[jffry]

I think we've done something similar in our kernels, because I've likewise struggled to squeeze more than ~18GH/sec from a rented 4090. I think the design of SHA256 makes it hard to avoid many of the loop iterations. It's possible there are some fun GPU specific instructions to parallelize some of the adds or memory accesses to make the kernel go faster.

If you limit your variable portion to a base16 alphabet like A-P, radix encoding would just be `nibble + 0x41`. Sure you're encoding 4x as many values, but with full branch predictability. You'd have to experimentally determine if that performs any better.

You could also do something theoretically clever with bitmasking the 4 nibbles then adding a constant like 0x4141 or 0x00410041 or something (I'm too tired to think this through) and then you can encode twice as many per op assuming 32-bit bitwise ops are similar in speed to 16-bit bitwise ops.

Anyways this has been a cool challenge. You might also enjoy hunting for amulets - short poems whose sha256 hash contains a substring that's all 8: https://news.ycombinator.com/item?id=26960729

[korbin]

SHA256 is designed as such that the maximum amount of data that can be contained within a single block is 440 bits (55 bytes.)

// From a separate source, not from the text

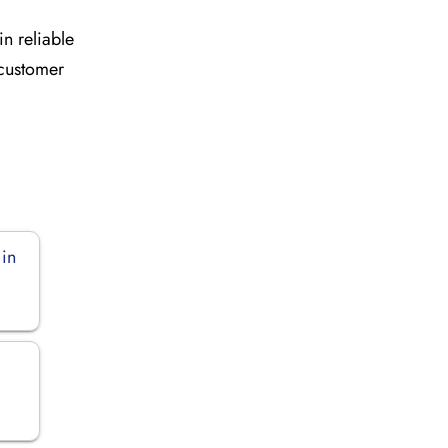
in reliable
 customer
 in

If you carefully organize the nonce at the end and use all 55 bytes, you can pre-hash the first ~20/64 rounds of state and the first several rounds of W generation and just base further iterations off of that static value (this is known as a "midstate optimization.")

> If you limit your variable portion to a base16 alphabet like A-P

The more nonce bits you decide to use, the less you can statically pre-hash.

In FPGA, I am using 64 deep, 8-bit-wide memories to do the alphabet expansion. I am guessing in CUDA you could something similar with `LOP3.LUT`.